Charité-Chef Kroemer will rechtliche Schritte prüfen

Charité-Chef Heyo Kroemer hat öffentliche Vorwürfe zurückgewiesen, an der Berliner Landesklinik würden Patienten unzureichend versorgt und Medizinstudenten unzureichend betreut. Im Wissenschaftsausschuss des Abgeordnetenhauses hatte Kroemer vor zwei Wochen die Undercover-Berichterstattung von RTL und „Stern“ in Teilen als „irreführend, übertrieben oder falsch“ bezeichnet.

Zudem seien zwar Mitarbeiter und Patienten in den TV-Aufnahmen verpixelt und ihre Stimmen verfremdet worden, dennoch stelle dies eine „Grenzverletzung“ dar, so Kroemer, zumal auch ein sterbender Mann gefilmt worden sei. Die Charité erwägt, hiergegen juristisch vorzugehen.

Andere Kliniken zahlen bis zu 900 Euro

Vertreter aller Parteien bezeichneten die Berichterstattungsmethoden am Montag als zumindest umstritten, einige Abgeordnete wollten dennoch wissen, wie gut die Ausbildung an der Charité verlaufe. Zentraler Aspekt des Undercover-Berichts war die Situation angehender Ärzte, die während ihres „Praktischen Jahres“ im Rahmen ihres Studiums unzureichend auf den Stationsalltag vorbereitet würden. Dem Bericht zufolge führen die als „PJ-ler“ bezeichneten Studierenden auch Arbeiten aus, die von Ärzten beaufsichtigt werden müssen, die sich aufgrund ihres engen Operationsplans damit aber kaum beschäftigen.

Alexandra Archodoulakis – sie war lange PJ-Beauftragte und ist mittlerweile approbierte Charité-Ärztin – sagte in dem Gremium, es gebe Kommilitonen, die nach ihrem Praktischen Jahr nicht mehr in einer Klinik arbeiten wollten. Zwischen den einzelnen Instituten gebe es „massive Unterschiede“, wobei die fehlende Vergütung an der Charité ein grundsätzliches Problem sei.
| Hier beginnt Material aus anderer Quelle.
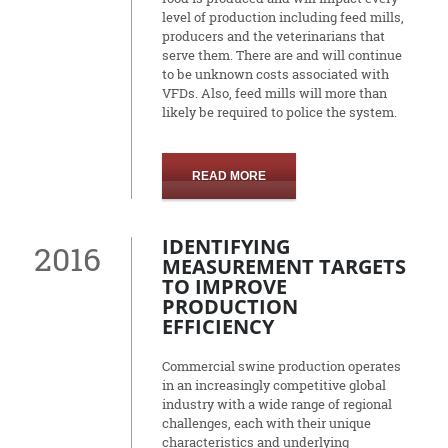
level of production including feed mills,
producers and the veterinarians that
serve them. There are and will continue
to be unknown costs associated with
VFDs. Also, feed mills will more than
likely be required to police the system.
READ MORE
IDENTIFYING
2016
MEASUREMENT TARGETS
TO IMPROVE
PRODUCTION
EFFICIENCY
Commercial swine production operates
in an increasingly competitive global
industry with a wide range of regional
challenges, each with their unique
characteristics and underlying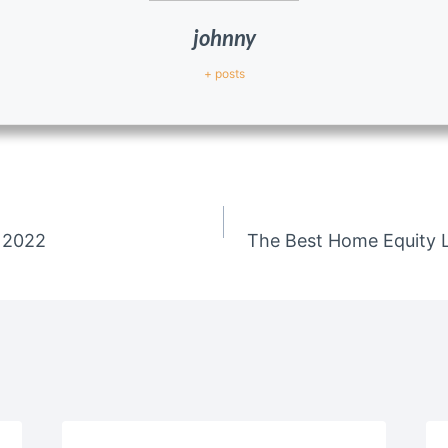
johnny
+ posts
 2022
The Best Home Equity L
Ärztekammer weist auf Personalmangel hin

Die Charité ist bundesweit die einzige Uniklinik und eines der wenigen Krankenhäuser in der Region, in der Medizinstudenten keine Aufwandsentschädigung erhalten; anderswo bekommen sie bis zu 900 Euro im Monat. AfD, Linke und Grüne fragten, ob die für Studierende vorgesehenen Studienbeihilfen angesichts der alltäglichen Kosten in Berlin nicht ausreichten, zudem werde das PJ in Vollzeit ausgeübt, was es schwierig mache, bezahlte Nebenjobs zu bekommen.
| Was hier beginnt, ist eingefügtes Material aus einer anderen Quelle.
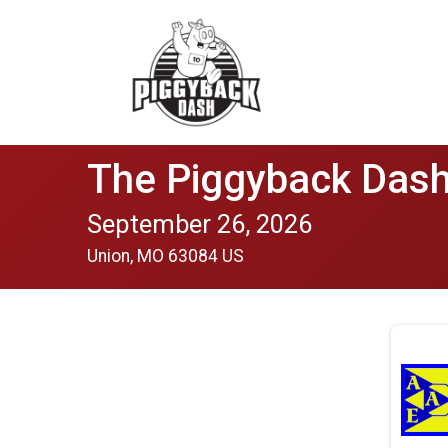
The Piggyback Dash
September 26, 2026
Union, MO 63084 US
Die CDU erinnerte daran, dass sie 2022 in der Opposition eine Bezahlung der Charité-PJ-Studierenden gefordert hatte: Die damalige rot-grün-rote Koalition hatte dies abgelehnt.

135

Millionen Euro Charité verzeichnete 2023 Defizit

Der Vorstand der Charité erklärte, es sei nicht möglich, die Praktikanten aus eigenen Mitteln zu bezahlen. Der Präsident der Berliner Ärztekammer, Peter Bobbert, der im oben erwähnten Bericht auftaucht, sagte in dem Ausschuss: Viele Krankenhäuser leiden unter Personalmangel, und auch die Charité scheint ein Problem im Umgang mit Ärzten zu haben.

So wurden etwa tarifliche Überstundenregelungen zum Ausgleich von Fehlzeiten ausgesetzt, weil Ärztemangel herrscht. Personalmangel gibt es nicht auf allen Stationen, aber besonders in der Pädiatrie, also in der Kindermedizin.
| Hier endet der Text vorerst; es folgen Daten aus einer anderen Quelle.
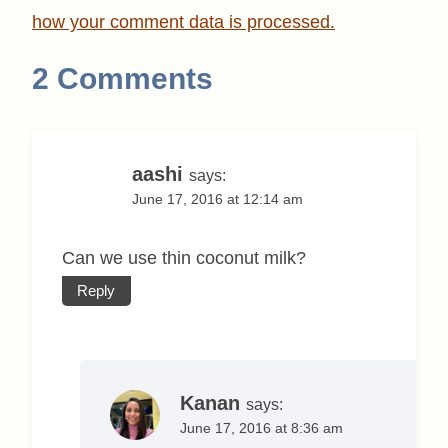
how your comment data is processed.
2 Comments
aashi
says:
June 17, 2016 at 12:14 am
Can we use thin coconut milk?
Reply
Kanan
says:
June 17, 2016 at 8:36 am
Wie erwartet konnten Bobbert und Charité-Chef Kroemer ihren Widerspruch nicht verhehlen. Letzterer verwies auch auf den Wunsch nach einem neuen Kinderkrankenhaus. Der Charité, deren Gebäude teilweise marode sind, stehen umfangreiche Sanierungen bevor.

Gesundheits- und Wissenschaftssenatorin Ina Czyborra (SPD) verwies am Montag vor allem auf den Bund, der die Bafög-Zinsen anpassen und die Krankenhausreform vollenden müsse. Von der Reform würden vor allem Maximalversorger wie die Charité profitieren.

Czyborra ist Aufsichtsratsvorsitzende der Charité. Das Klinikum unterliegt einem Sparkurs; wegen steigender Kosten für Medikamente, Gebäude und Personal verzeichnet die Charité für 2023 ein Defizit von 135 Millionen Euro. Die Charité hat 3.300 Betten, knapp 24.000 Beschäftigte inklusive Tochtergesellschaften und einen Gesamtumsatz von 2,6 Milliarden Euro pro Jahr.